Well, I'm still walking, which is good since I'm not known for being dedicated for anything this long except running which I can't do again, yet anyway, but I'm getting close. Running is still in the plan but I still get shin splints (left leg) in the first mile or two and don't want to pound my Sciatic nerve from running.
The point here is that after 4-plus months of walking 8 miles, and testing walking 8.5-9 miles, I seem stuck at 8 miles. There are places on the walk to town and the walk back where I can cut or add miles on the walk, and especially add hills.
I normally now walk 4.5 miles to town and 3.5 miles home. I can cut the walk to town to 3 miles or increase it to 5.7-6 miles and can cut the walk home to 3 miles or increase it to 4-4.5 miles. I add miles to 8.5-9 miles total 1-3 days a month but not consistently.
I've been waiting for my body and legs to consistently tell me 8 mile walks are too short and too easy, where the walks up the hills are too easy, meaning the legs feel strong and I'm not breathing harder, but I only get these days once or twice in the 5-6 days of walks each week.
So for now I'm adding days instead of daily miles. More days is more exercise and burns more calories over the long haul, which is proving better so far for improving the body, aka, toning muscles and losing fat. The question is where is the limit.

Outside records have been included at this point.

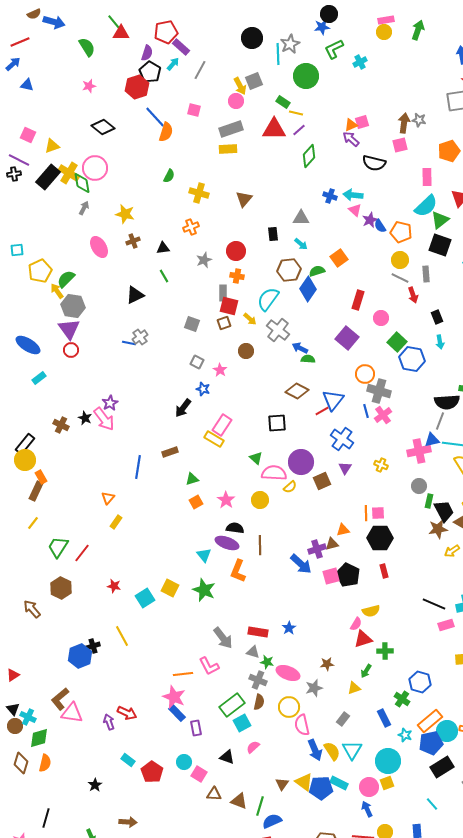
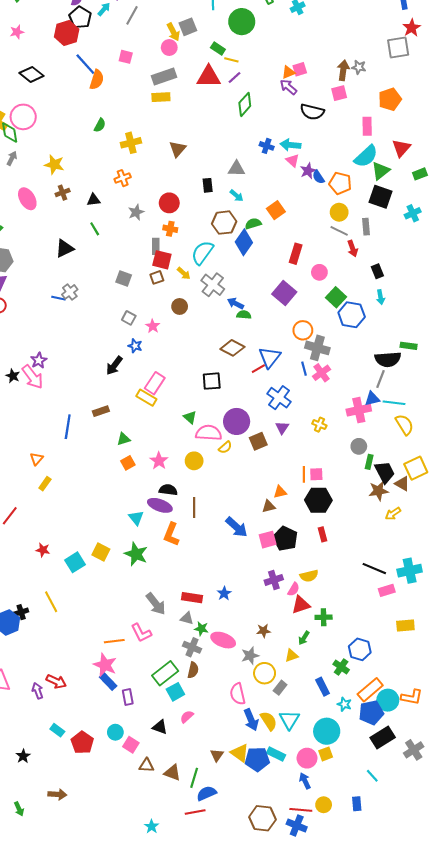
yellow cross: (199, 193) -> (131, 143), turned -30
purple cross: (317, 549) -> (274, 580), moved
yellow circle: (289, 707) -> (265, 673), moved

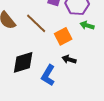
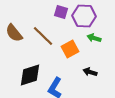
black arrow: (69, 59) -> (90, 72), moved

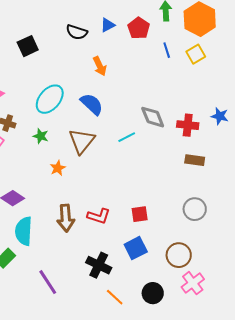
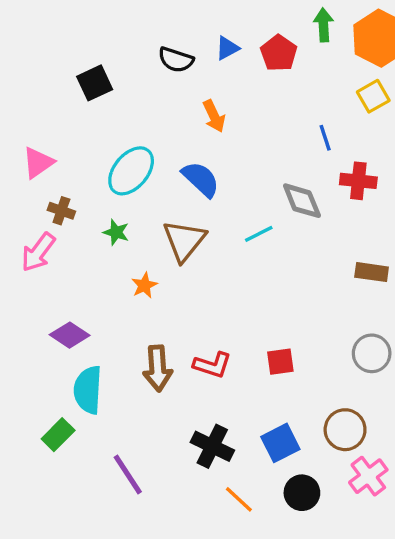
blue line: (167, 50) -> (325, 138), moved
red cross: (188, 125) -> (358, 181), moved
blue square: (136, 248) -> (280, 443), moved

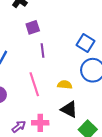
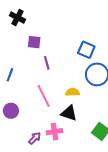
purple square: (33, 27) -> (34, 42), turned 32
black triangle: (69, 109) -> (69, 113), moved

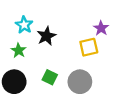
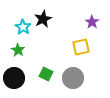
purple star: (101, 28) -> (92, 22), moved
black star: (46, 36) -> (43, 19), moved

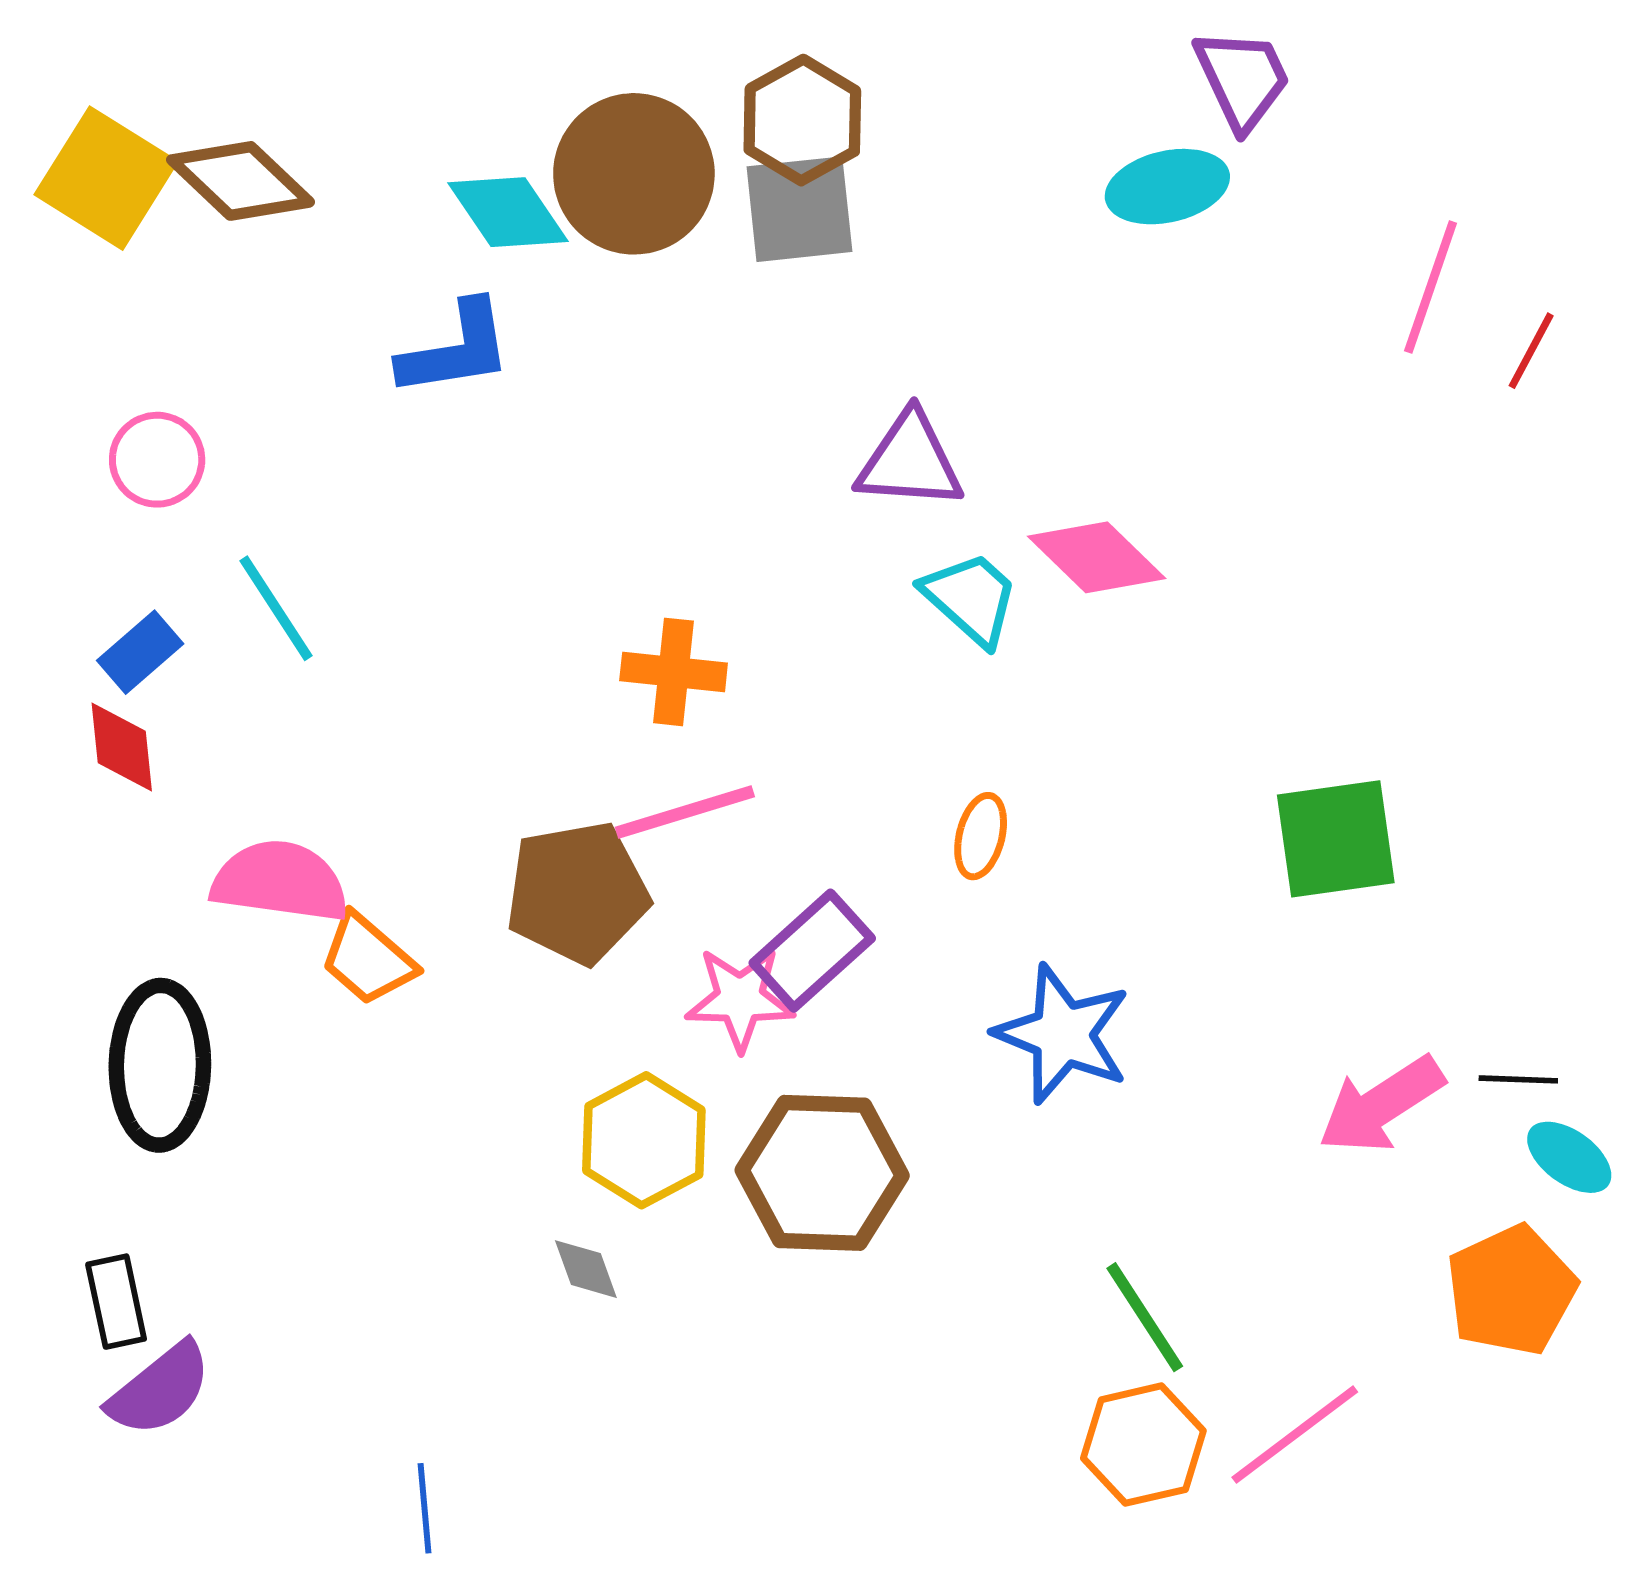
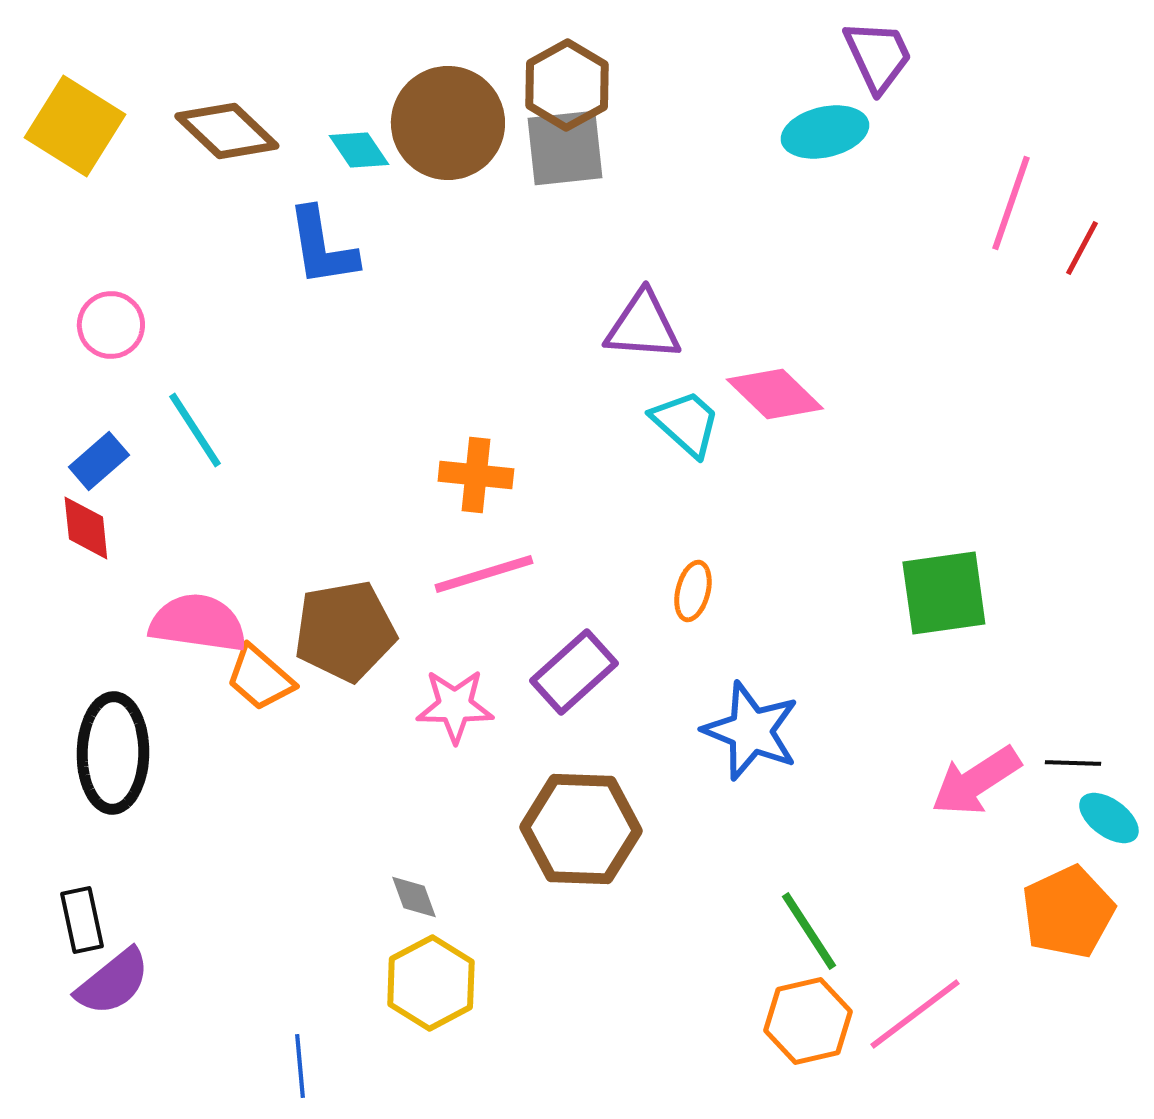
brown diamond: (241, 181) -> (227, 131), moved
cyan diamond: (508, 212) -> (359, 150), size x0.7
blue L-shape: (456, 349) -> (322, 247), turned 90
brown pentagon: (577, 893) -> (345, 631), moved
pink star: (740, 999) -> (455, 706), moved
yellow hexagon: (644, 1140) -> (431, 983), moved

My original goals was walking 8 miles16 days a month for 120 miles with occasional additional miles or days. Then it was 20 days for 160 miles with occasional miles or days. The goal for October is 25 days or 200 miles.
My not sure why yet but the more days I walk, the better I feel mentally. I can't say as much physically as often later in the day the legs are sore or feel tired, but they always seem to feel better once I start walking the next day.
Anyway, that's the news. I'm just over halfway to the October goal, so I'll have to keep you posted if I get there.